• **YOUR GOAL**
Repeat every record word for word and omit the images.

<<<<

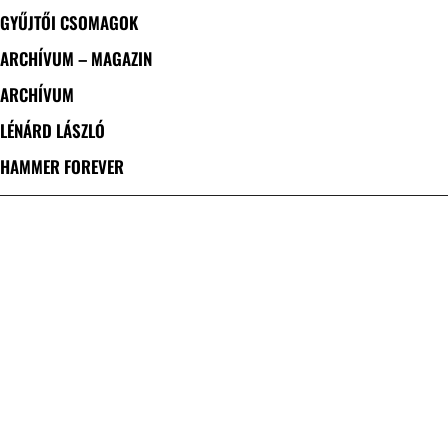
GYŰJTŐI CSOMAGOK
ARCHÍVUM – MAGAZIN
ARCHÍVUM
LÉNÁRD LÁSZLÓ
HAMMER FOREVER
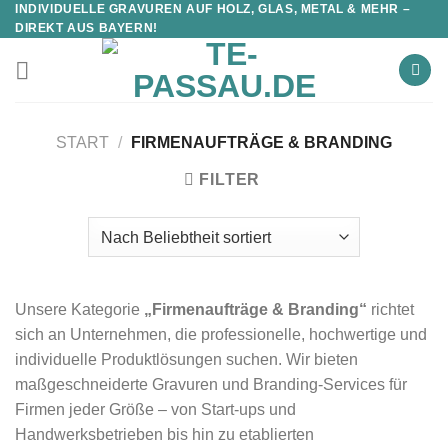
INDIVIDUELLE GRAVUREN AUF HOLZ, GLAS, METAL & MEHR –
DIREKT AUS BAYERN!
START
/
FIRMENAUFTRÄGE & BRANDING
FILTER
Unsere Kategorie
„Firmenaufträge & Branding“
richtet
sich an Unternehmen, die professionelle, hochwertige und
individuelle Produktlösungen suchen. Wir bieten
maßgeschneiderte Gravuren und Branding-Services für
Firmen jeder Größe – von Start-ups und
Handwerksbetrieben bis hin zu etablierten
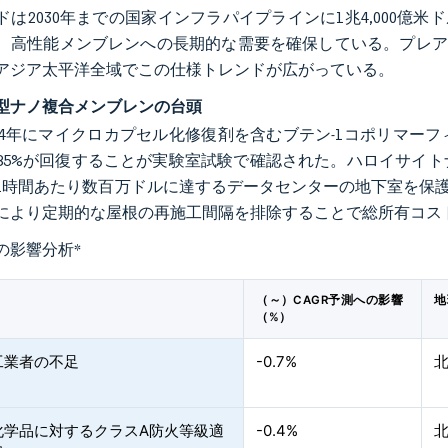
ドは2030年までの国家インフラパイプラインに1兆4,000億
、高性能メンブレンへの長期的な需要を確保している。プレア
アジア太平洋全域でこの仕様トレンドが広がっている。
型ナノ複合メンブレンの台頭
は2024年にマイクロカプセル化修復剤を含むブテン-1コポリ
85%が回復することが実験室試験で確認された。ハロイサイ
1時間あたり数百万ドルに達するデータセンターの地下室を保護
により定期的な屋根の再施工間隔を排除することで総所有コス
の影響分析
*
（～）CAGR予測への影響
地
（%）
工業者の不足
-0.7%
化学品に対するクラスA防火等級適
-0.4%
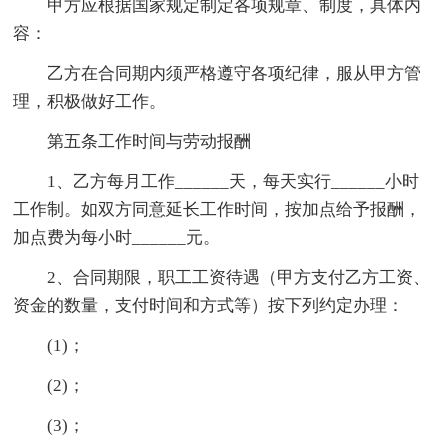
甲方应根据国家规定制定各项规章、制度，具体内
容：
乙方在合同期内须严格遵守各项纪律，服从甲方管
理，积极做好工作。
第五条工作时间与劳动报酬
1、乙方每月工作______天，每天实行______小时
工作制。如双方同意延长工作时间，按加点给予报酬，
加点费为每小时______元。
2、合同期限，职工工资待遇（甲方支付乙方工资、
资金的数量，支付时间和方式等）按下列约定办理：
(1)；
(2)；
(3)；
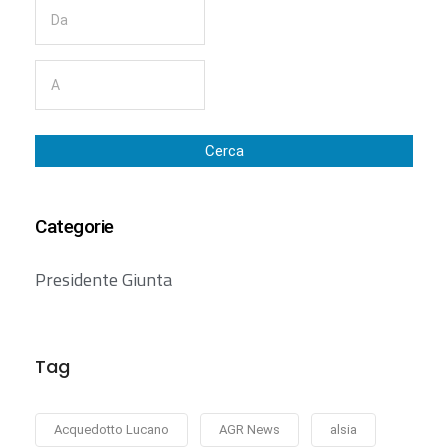
Cerca
Categorie
Presidente Giunta
Tag
Acquedotto Lucano
AGR News
alsia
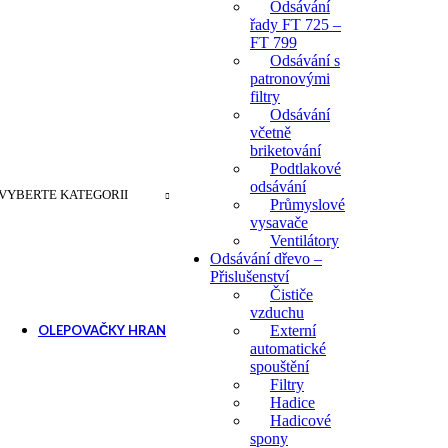
Odsávání
řady FT 725 –
FT 799
Odsávání s
patronovými
filtry
Odsávání
včetně
briketování
Podtlakové
odsávání
VYBERTE KATEGORII
Průmyslové
vysavače
Ventilátory
Odsávání dřevo –
Přislušenství
Čističe
vzduchu
OLEPOVAČKY HRAN
Externí
automatické
Ruční olepovačky hran
spouštění
Filtry
Příslušenství pro ole
Hadice
Hadicové
spony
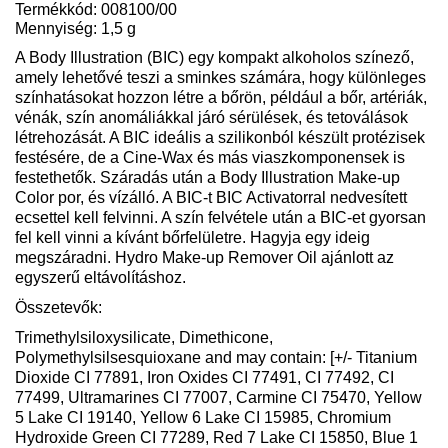
Termékkód: 008100/00
Mennyiség: 1,5 g
A Body Illustration (BIC) egy kompakt alkoholos színező,
amely lehetővé teszi a sminkes számára, hogy különleges
színhatásokat hozzon létre a bőrön, például a bőr, artériák,
vénák, szín anomáliákkal járó sérülések, és tetoválások
létrehozását. A BIC ideális a szilikonból készült protézisek
festésére, de a Cine-Wax és más viaszkomponensek is
festethetők. Száradás után a Body Illustration Make-up
Color por, és vízálló. A BIC-t BIC Activatorral nedvesített
ecsettel kell felvinni. A szín felvétele után a BIC-et gyorsan
fel kell vinni a kívánt bőrfelületre. Hagyja egy ideig
megszáradni. Hydro Make-up Remover Oil ajánlott az
egyszerű eltávolításhoz.
Összetevők:
Trimethylsiloxysilicate, Dimethicone,
Polymethylsilsesquioxane and may contain: [+/- Titanium
Dioxide CI 77891, Iron Oxides CI 77491, CI 77492, CI
77499, Ultramarines CI 77007, Carmine CI 75470, Yellow
5 Lake CI 19140, Yellow 6 Lake CI 15985, Chromium
Hydroxide Green CI 77289, Red 7 Lake CI 15850, Blue 1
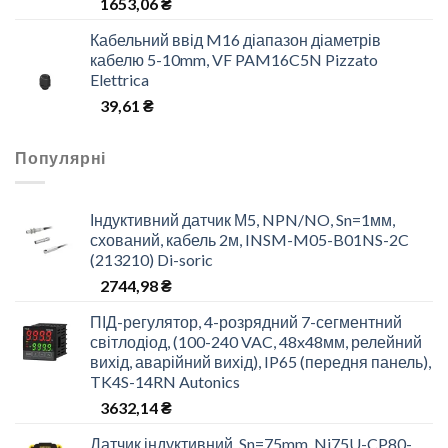
1653,06
₴
Кабельний ввід M16 діапазон діаметрів
кабелю 5-10mm, VF PAM16C5N Pizzato
Elettrica
39,61
₴
Популярні
Індуктивний датчик М5, NPN/NO, Sn=1мм,
схований, кабель 2м, INSM-M05-B01NS-2C
(213210) Di-soric
2744,98
₴
ПІД-регулятор, 4-розрядний 7-сегментний
світлодіод, (100-240 VAC, 48x48мм, релейний
вихід, аварійний вихід), IP65 (передня панель),
TK4S-14RN Autonics
3632,14
₴
Датчик індуктивний, Sn=75mm, Ni75U-CP80-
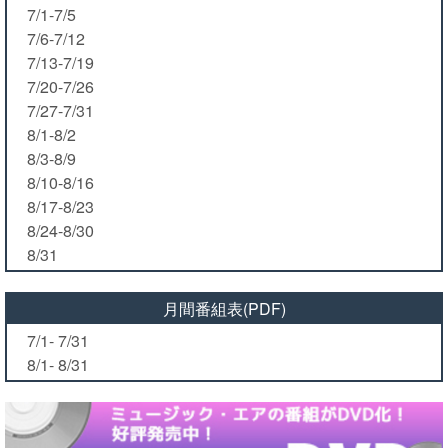
7/1-7/5
7/6-7/12
7/13-7/19
7/20-7/26
7/27-7/31
8/1-8/2
8/3-8/9
8/10-8/16
8/17-8/23
8/24-8/30
8/31
月間番組表(PDF)
7/1- 7/31
8/1- 8/31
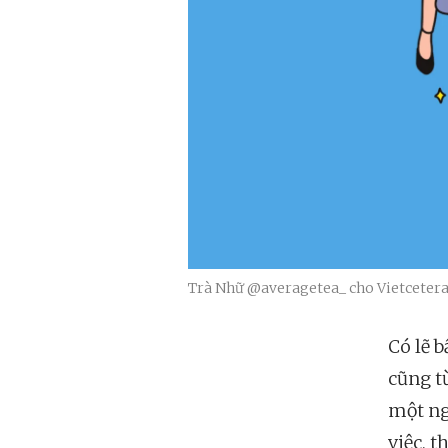
Trà Nhữ @averagetea_ cho Vietceter
Có lẽ 
cũng t
một ng
việc, 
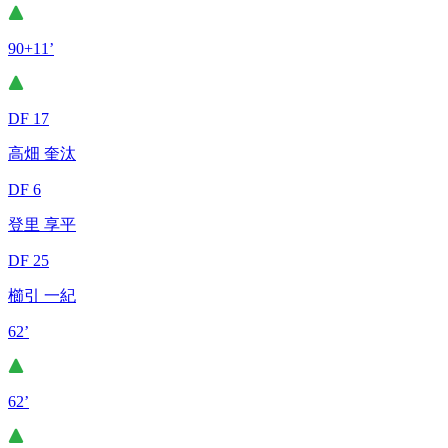
90+11’
DF 17
高畑 奎汰
DF 6
登里 享平
DF 25
櫛引 一紀
62’
62’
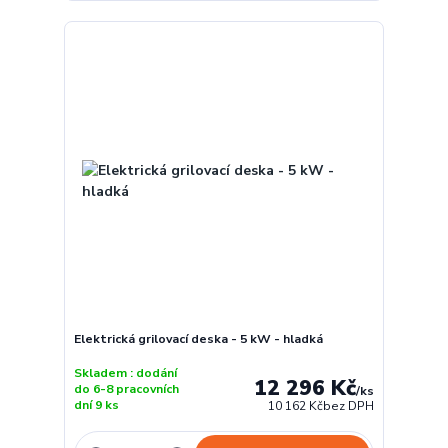
Elektrická grilovací deska - 5 kW - hladká
Skladem : dodání
12 296 Kč
do 6-8 pracovních
/
ks
dní 9 ks
10 162 Kč
bez DPH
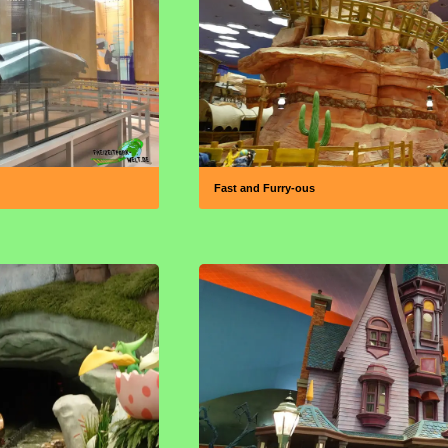
Fast and Furry-ous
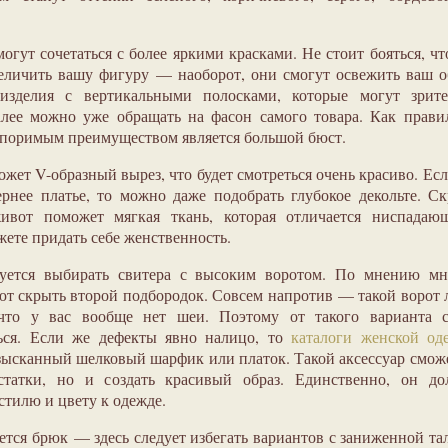
гут сочетаться с более яркими красками. Не стоит бояться, чт
еличить вашу фигуру — наоборот, они смогут освежить ваш о
изделия с вертикальными полосками, которые могут зрите
лее можно уже обращать на фасон самого товара. Как прави
поримым преимуществом является большой бюст.
жет V-образный вырез, что будет смотреться очень красиво. Ес
ернее платье, то можно даже подобрать глубокое декольте. С
ивот поможет мягкая ткань, которая отличается ниспадаю
ете придать себе женственность.
уется выбирать свитера с высоким воротом. По мнению мн
т скрыть второй подбородок. Совсем напротив — такой ворот
что у вас вообще нет шеи. Поэтому от такого варианта с
ться. Если же дефекты явно налицо, то
каталоги женской од
зысканный шелковый шарфик или платок. Такой аксессуар смож
статки, но и создать красивый образ. Единственно, он до
стилю и цвету к одежде.
тся брюк — здесь следует избегать вариантов с заниженной та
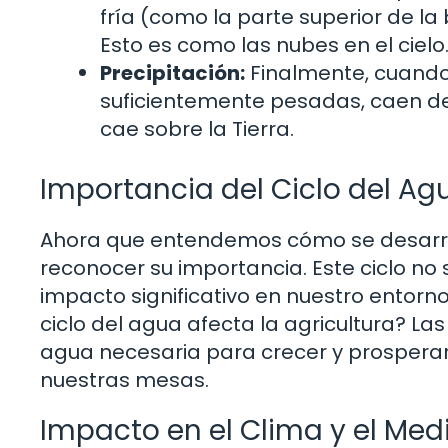
fría (como la parte superior de l
Esto es como las nubes en el cielo
Precipitación:
Finalmente, cuando 
suficientemente pesadas, caen de 
cae sobre la Tierra.
Importancia del Ciclo del Ag
Ahora que entendemos cómo se desarrolla
reconocer su importancia. Este ciclo no s
impacto significativo en nuestro entorn
ciclo del agua afecta la agricultura? La
agua necesaria para crecer y prosperar.
nuestras mesas.
Impacto en el Clima y el Me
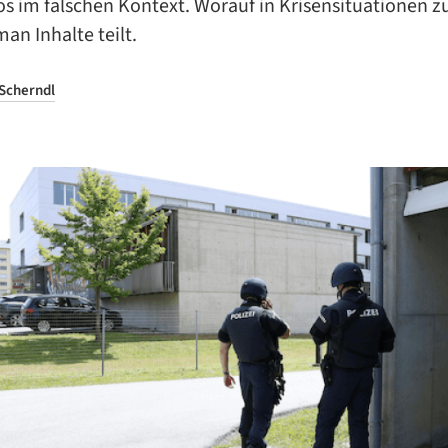
s im falschen Kontext. Worauf in Krisensituationen z
man Inhalte teilt.
 Scherndl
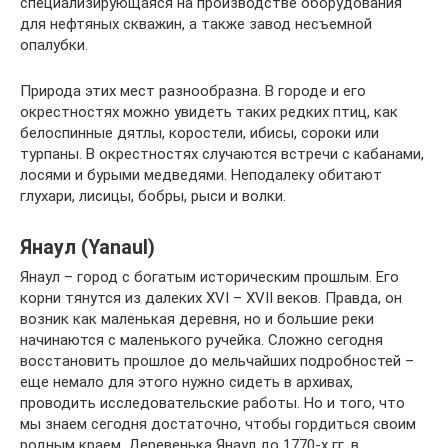
специализирующаяся на производстве оборудования
для нефтяных скважин, а также завод несъемной
опалубки.
Природа этих мест разнообразна. В городе и его
окрестностях можно увидеть таких редких птиц, как
белоспинные дятлы, коростели, ибисы, сороки или
турпаны. В окрестностях случаются встречи с кабанами,
лосями и бурыми медведями. Неподалеку обитают
глухари, лисицы, бобры, рыси и волки.
Янаул (Yanaul)
Янаул – город с богатым историческим прошлым. Его
корни тянутся из далеких XVI – XVII веков. Правда, он
возник как маленькая деревня, но и большие реки
начинаются с маленького ручейка. Сложно сегодня
восстановить прошлое до мельчайших подробностей –
еще немало для этого нужно сидеть в архивах,
проводить исследовательские работы. Но и того, что
мы знаем сегодня достаточно, чтобы гордиться своим
родным краем. Деревенька Янаул до 1770-х гг. в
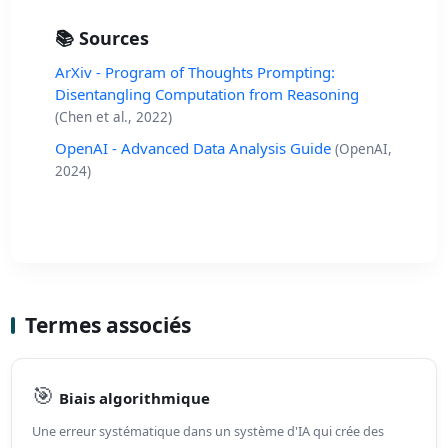
📚 Sources
ArXiv - Program of Thoughts Prompting:
Disentangling Computation from Reasoning
(Chen et al., 2022)
OpenAI - Advanced Data Analysis Guide
(OpenAI,
2024)
Termes associés
🎯
Biais algorithmique
Une erreur systématique dans un système d'IA qui crée des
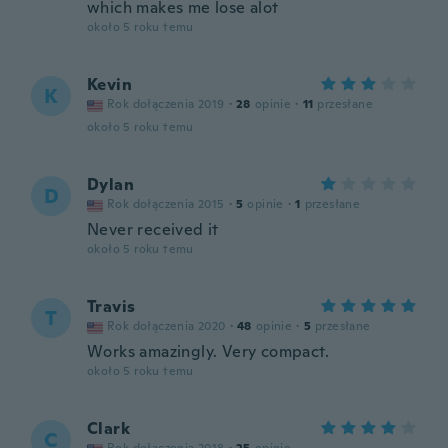
which makes me lose alot
około 5 roku temu
Kevin
K
Rok dołączenia 2019
·
28
opinie
·
11
przesłane
około 5 roku temu
Dylan
D
Rok dołączenia 2015
·
5
opinie
·
1
przesłane
Never received it
około 5 roku temu
Travis
T
Rok dołączenia 2020
·
48
opinie
·
5
przesłane
Works amazingly. Very compact.
około 5 roku temu
Clark
C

>>>>

• **WRITTEN RESPONSE**
GYŰJTŐI CSOMAGOK
ARCHÍVUM – MAGAZIN
ARCHÍVUM
LÉNÁRD LÁSZLÓ
HAMMER FOREVER
INDIVIDUELLE GRAVUREN AUF HOLZ, GLAS, METAL & MEHR –
DIREKT AUS BAYERN!
START
/
FIRMENAUFTRÄGE & BRANDING
FILTER
Unsere Kategorie
„Firmenaufträge & Branding“
richtet
sich an Unternehmen, die professionelle, hochwertige und
individuelle Produktlösungen suchen. Wir bieten
maßgeschneiderte Gravuren und Branding-Services für
Firmen jeder Größe – von Start-ups und
Handwerksbetrieben bis hin zu etablierten
ドは2030年までの国家インフラパイプラインに1兆4,000億
、高性能メンブレンへの長期的な需要を確保している。プレア
アジア太平洋全域でこの仕様トレンドが広がっている。
型ナノ複合メンブレンの台頭
は2024年にマイクロカプセル化修復剤を含むブテン-1コポリ
85%が回復することが実験室試験で確認された。ハロイサイ
1時間あたり数百万ドルに達するデータセンターの地下室を保護
により定期的な屋根の再施工間隔を排除することで総所有コス
の影響分析
*
（～）CAGR予測への影響
地
（%）
工業者の不足
-0.7%
化学品に対するクラスA防火等級適
-0.4%
甲方应根据国家规定制定各项规章、制度，具体内
容：
乙方在合同期内须严格遵守各项纪律，服从甲方管
理，积极做好工作。
第五条工作时间与劳动报酬
1、乙方每月工作______天，每天实行______小时
工作制。如双方同意延长工作时间，按加点给予报酬，
加点费为每小时______元。
2、合同期限，职工工资待遇（甲方支付乙方工资、
资金的数量，支付时间和方式等）按下列约定办理：
(1)；
(2)；
(3)；
Cerca
Categorie
Presidente Giunta
Tag
Acquedotto Lucano
AGR News
alsia
Odsávání
řady FT 725 –
FT 799
Odsávání s
patronovými
filtry
Odsávání
včetně
briketování
Podtlakové
odsávání
VYBERTE KATEGORII
Průmyslové
vysavače
Ventilátory
Odsávání dřevo –
Přislušenství
Čističe
vzduchu
OLEPOVAČKY HRAN
Externí
automatické
Ruční olepovačky hran
spouštění
Filtry
Příslušenství pro ole
Hadice
Hadicové
spony
Termékkód: 008100/00
Mennyiség: 1,5 g
A Body Illustration (BIC) egy kompakt alkoholos színező,
amely lehetővé teszi a sminkes számára, hogy különleges
színhatásokat hozzon létre a bőrön, például a bőr, artériák,
vénák, szín anomáliákkal járó sérülések, és tetoválások
létrehozását. A BIC ideális a szilikonból készült protézisek
festésére, de a Cine-Wax és más viaszkomponensek is
festethetők. Száradás után a Body Illustration Make-up
Color por, és vízálló. A BIC-t BIC Activatorral nedvesített
ecsettel kell felvinni. A szín felvétele után a BIC-et gyorsan
fel kell vinni a kívánt bőrfelületre. Hagyja egy ideig
megszáradni. Hydro Make-up Remover Oil ajánlott az
egyszerű eltávolításhoz.
Összetevők:
Trimethylsiloxysilicate, Dimethicone,
Polymethylsilsesquioxane and may contain: [+/- Titanium
Dioxide CI 77891, Iron Oxides CI 77491, CI 77492, CI
77499, Ultramarines CI 77007, Carmine CI 75470, Yellow
5 Lake CI 19140, Yellow 6 Lake CI 15985, Chromium
Hydroxide Green CI 77289, Red 7 Lake CI 15850, Blue 1
1653,06
₴
Кабельний ввід M16 діапазон діаметрів
кабелю 5-10mm, VF PAM16C5N Pizzato
Elettrica
39,61
₴
Популярні
Індуктивний датчик М5, NPN/NO, Sn=1мм,
схований, кабель 2м, INSM-M05-B01NS-2C
(213210) Di-soric
2744,98
₴
ПІД-регулятор, 4-розрядний 7-сегментний
світлодіод, (100-240 VAC, 48x48мм, релейний
вихід, аварійний вихід), IP65 (передня панель),
TK4S-14RN Autonics
3632,14
₴
Датчик індуктивний, Sn=75mm, Ni75U-CP80-
7/1-7/5
7/6-7/12
7/13-7/19
7/20-7/26
7/27-7/31
8/1-8/2
8/3-8/9
8/10-8/16
8/17-8/23
8/24-8/30
8/31
月間番組表(PDF)
7/1- 7/31
8/1- 8/31
Trà Nhữ @averagetea_ cho Vietceter
Có lẽ 
cũng t
một ng
việc, 
90+11’
DF 17
高畑 奎汰
DF 6
登里 享平
DF 25
櫛引 一紀
62’
62’
Elektrická grilovací deska - 5 kW - hladká
Skladem : dodání
12 296 Kč
do 6-8 pracovních
/
ks
dní 9 ks
10 162 Kč
bez DPH
Fast and Furry-ous
гут сочетаться с более яркими красками. Не стоит бояться, чт
еличить вашу фигуру — наоборот, они смогут освежить ваш о
изделия с вертикальными полосками, которые могут зрите
лее можно уже обращать на фасон самого товара. Как прави
поримым преимуществом является большой бюст.
жет V-образный вырез, что будет смотреться очень красиво. Ес
ернее платье, то можно даже подобрать глубокое декольте. С
ивот поможет мягкая ткань, которая отличается ниспадаю
ете придать себе женственность.
уется выбирать свитера с высоким воротом. По мнению мн
т скрыть второй подбородок. Совсем напротив — такой ворот
что у вас вообще нет шеи. Поэтому от такого варианта с
ться. Если же дефекты явно налицо, то
каталоги женской од
зысканный шелковый шарфик или платок. Такой аксессуар смож
статки, но и создать красивый образ. Единственно, он до
стилю и цвету к одежде.
тся брюк — здесь следует избегать вариантов с заниженной та
fría (como la parte superior de l
Esto es como las nubes en el cielo
Precipitación:
Finalmente, cuando 
suficientemente pesadas, caen de 
cae sobre la Tierra.
Importancia del Ciclo del Ag
Ahora que entendemos cómo se desarrolla
reconocer su importancia. Este ciclo no s
impacto significativo en nuestro entorn
ciclo del agua afecta la agricultura? La
agua necesaria para crecer y prosperar.
nuestras mesas.
Impacto en el Clima y el Me
s im falschen Kontext. Worauf in Krisensituationen z
man Inhalte teilt.
 Scherndl
специализирующаяся на производстве оборудования
для нефтяных скважин, а также завод несъемной
опалубки.
Природа этих мест разнообразна. В городе и его
окрестностях можно увидеть таких редких птиц, как
белоспинные дятлы, коростели, ибисы, сороки или
турпаны. В окрестностях случаются встречи с кабанами,
лосями и бурыми медведями. Неподалеку обитают
глухари, лисицы, бобры, рыси и волки.
Янаул (Yanaul)
Янаул – город с богатым историческим прошлым. Его
корни тянутся из далеких XVI – XVII веков. Правда, он
возник как маленькая деревня, но и большие реки
начинаются с маленького ручейка. Сложно сегодня
восстановить прошлое до мельчайших подробностей –
еще немало для этого нужно сидеть в архивах,
проводить исследовательские работы. Но и того, что
мы знаем сегодня достаточно, чтобы гордиться своим
родным краем. Деревенька Янаул до 1770-х гг. в
📚 Sources
ArXiv - Program of Thoughts Prompting:
Disentangling Computation from Reasoning
(Chen et al., 2022)
OpenAI - Advanced Data Analysis Guide
(OpenAI,
2024)
Termes associés
🎯
Biais algorithmique
Une erreur systématique dans un système d'IA qui crée des
which makes me lose alot
około 5 roku temu
Kevin
K
Rok dołączenia 2019
·
28
opinie
·
11
przesłane
około 5 roku temu
Dylan
D
Rok dołączenia 2015
·
5
opinie
·
1
przesłane
Never received it
około 5 roku temu
Travis
T
Rok dołączenia 2020
·
48
opinie
·
5
przesłane
Works amazingly. Very compact.
około 5 roku temu
Clark
C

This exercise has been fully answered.